Our findings have implications for both human public health and great ape conservation. If, as our data suggest, the respiratory pathogens that most commonly threaten wild apes circulate at high frequencies in local human populations, implementing public health programs to reduce transmission within local human communities should have the indirect effect of reducing transmission risk to apes. Our previous findings from a cohort study in Kibale [29] showed the likeliest transmission pathway from humans to apes being through asymptomatically infected adults who became infected from children and unwittingly carried the pathogens into the forest to infect apes.

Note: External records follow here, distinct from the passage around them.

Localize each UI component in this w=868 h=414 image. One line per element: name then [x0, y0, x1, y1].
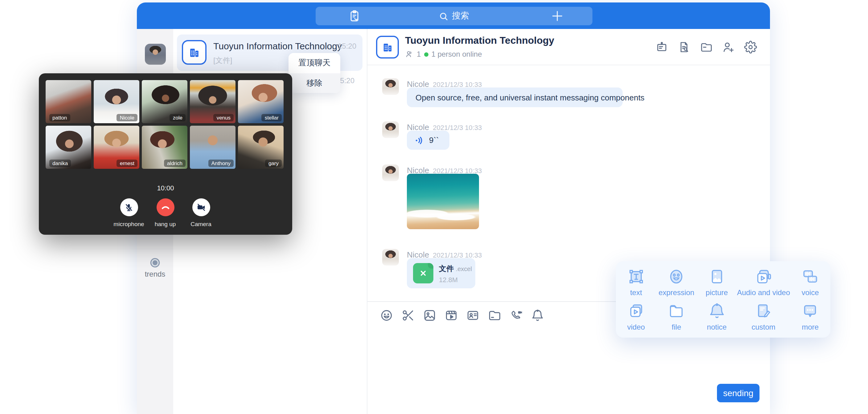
screen: 搜索 trends Tuoy [0, 0, 868, 414]
mic-muted-icon[interactable] [120, 198, 138, 216]
popup-item-audio-video[interactable]: Audio and video [737, 265, 790, 299]
contact-card-icon[interactable] [466, 309, 479, 322]
camera-muted-icon[interactable] [192, 198, 210, 216]
video-tile: gary [238, 126, 284, 169]
message-text: Open source, free, and universal instant… [415, 93, 645, 102]
folder-icon[interactable] [488, 309, 501, 322]
file-info: 文件 .excel 12.8M [439, 263, 472, 283]
participant-name: patton [49, 114, 70, 121]
video-icon[interactable] [444, 309, 458, 322]
participant-name: aldrich [164, 160, 186, 167]
group-building-icon [376, 36, 399, 59]
menu-item-remove[interactable]: 移除 [288, 73, 340, 93]
popup-label: file [672, 323, 681, 331]
participant-name: Nicole [117, 114, 137, 121]
text-icon [627, 267, 645, 286]
message-time: 2021/12/3 10:33 [433, 251, 482, 259]
emoji-icon[interactable] [380, 309, 393, 322]
popup-item-voice[interactable]: voice [790, 265, 830, 299]
image-icon[interactable] [423, 309, 436, 322]
video-tile: zole [142, 80, 187, 123]
control-label: hang up [147, 221, 184, 227]
message-search-icon[interactable] [678, 41, 690, 54]
my-avatar[interactable] [145, 44, 166, 65]
search-placeholder: 搜索 [452, 10, 469, 22]
popup-item-picture[interactable]: picture [696, 265, 737, 299]
popup-item-video[interactable]: video [616, 299, 656, 334]
popup-item-expression[interactable]: expression [656, 265, 696, 299]
microphone-control[interactable]: microphone [110, 198, 147, 227]
video-tile: Nicole [94, 80, 139, 123]
top-bar: 搜索 [137, 2, 770, 29]
chat-title: Tuoyun Information Technology [405, 35, 554, 46]
voice-duration: 9`` [429, 135, 439, 145]
participant-name: zole [170, 114, 186, 121]
hangup-icon[interactable] [156, 198, 174, 216]
control-label: microphone [110, 221, 147, 227]
popup-label: notice [707, 323, 726, 331]
conversation-time: 15:20 [338, 42, 356, 51]
video-tile: patton [45, 80, 91, 123]
popup-label: custom [751, 323, 775, 331]
file-message[interactable]: 文件 .excel 12.8M [407, 258, 475, 288]
member-count: 1 [417, 50, 421, 59]
send-button[interactable]: sending [717, 384, 760, 402]
video-msg-icon [627, 302, 645, 320]
image-message[interactable] [407, 174, 479, 229]
video-call-panel: patton Nicole zole venus stellar danika … [39, 73, 292, 235]
header-actions [655, 41, 757, 54]
voice-message[interactable]: 9`` [407, 131, 450, 150]
camera-control[interactable]: Camera [183, 198, 219, 227]
chat-subtitle: 1 1 person online [405, 50, 482, 59]
popup-item-text[interactable]: text [616, 265, 656, 299]
video-call-icon[interactable] [509, 309, 523, 322]
message-time: 2021/12/3 10:33 [433, 81, 482, 88]
file-size: 12.8M [439, 276, 472, 283]
message-time: 2021/12/3 10:33 [433, 124, 482, 131]
hangup-control[interactable]: hang up [147, 198, 184, 227]
context-menu: 置顶聊天 移除 [288, 53, 340, 93]
file-name: 文件 [439, 264, 454, 273]
avatar[interactable] [382, 121, 399, 138]
search-bar[interactable]: 搜索 [316, 7, 592, 25]
menu-item-pin-chat[interactable]: 置顶聊天 [288, 53, 340, 73]
call-timer: 10:00 [39, 184, 292, 192]
trends-icon[interactable] [148, 256, 162, 270]
online-dot [424, 52, 428, 56]
voice-icon [801, 267, 819, 286]
video-tile: ernest [94, 126, 139, 169]
notice-board-icon[interactable] [655, 41, 668, 54]
participant-name: ernest [117, 160, 137, 167]
contact-notes-icon[interactable] [348, 9, 361, 23]
video-tile: Anthony [190, 126, 236, 169]
popup-item-file[interactable]: file [656, 299, 696, 334]
popup-label: voice [802, 288, 819, 297]
popup-label: expression [658, 288, 694, 297]
avatar[interactable] [382, 249, 399, 265]
members-icon [405, 50, 414, 59]
video-tile: venus [190, 80, 236, 123]
file-store-icon[interactable] [700, 41, 713, 54]
add-member-icon[interactable] [722, 41, 735, 54]
popup-item-notice[interactable]: notice [696, 299, 737, 334]
video-tile: stellar [238, 80, 284, 123]
avatar[interactable] [382, 78, 399, 95]
popup-label: picture [706, 288, 728, 297]
text-message[interactable]: Open source, free, and universal instant… [407, 88, 623, 107]
avatar[interactable] [382, 164, 399, 181]
settings-icon[interactable] [744, 41, 757, 54]
conversation-title: Tuoyun Information Technology [213, 41, 337, 51]
popup-item-custom[interactable]: custom [737, 299, 790, 334]
video-tile: aldrich [142, 126, 187, 169]
popup-label: video [627, 323, 645, 331]
notice-bell-icon[interactable] [531, 309, 544, 322]
participant-name: Anthony [208, 160, 234, 167]
input-toolbar [380, 309, 544, 322]
plus-icon[interactable] [551, 9, 564, 23]
participant-name: stellar [262, 114, 282, 121]
picture-icon [707, 267, 726, 286]
popup-item-more[interactable]: more [790, 299, 830, 334]
screenshot-icon[interactable] [401, 309, 415, 322]
popup-label: Audio and video [737, 288, 790, 297]
participant-name: gary [266, 160, 282, 167]
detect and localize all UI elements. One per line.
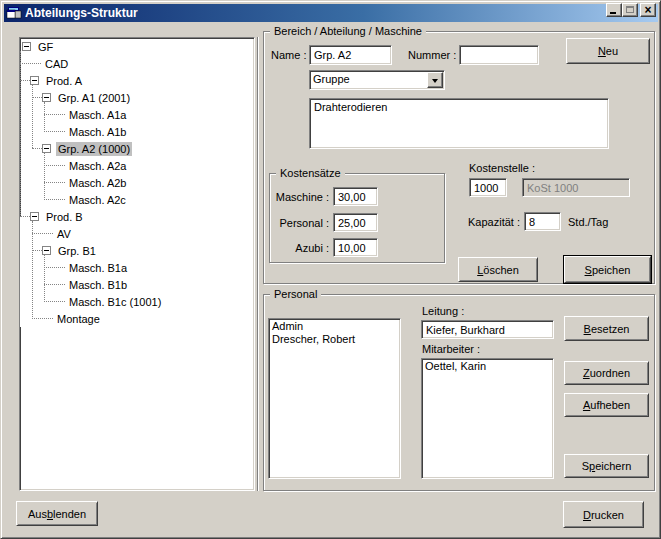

Overall, our current data support this hypothesis, despite variation among sites likely due to unknown temporal, environmental, or stochastic factors. Furthermore, this study's inclusion of Bulindi, where wild chimpanzees range and forage in villages daily, interacting with human objects, structures, leftover food, and waste, is a reminder that additional complex transmission pathways have yet to be elucidated [79]. Our findings therefore support the value of a “One Health” approach to the problem. Indeed, we have initiated a program modeled on this approach that we have named “Healthy Children, Healthy Apes.” This program aims to reduce respiratory pathogen transmission in local primary school children through infrastructural and educational improvements to schools, with the expected benefit of reducing reverse zoonotic respiratory disease in nearby apes [78]. We hope that the ultimate solution to the real and growing problem of reverse zoonotic transmission of respiratory pathogens to wild apes may indeed lie in public health interventions directed toward the most vulnerable people in populations sharing habitats with apes.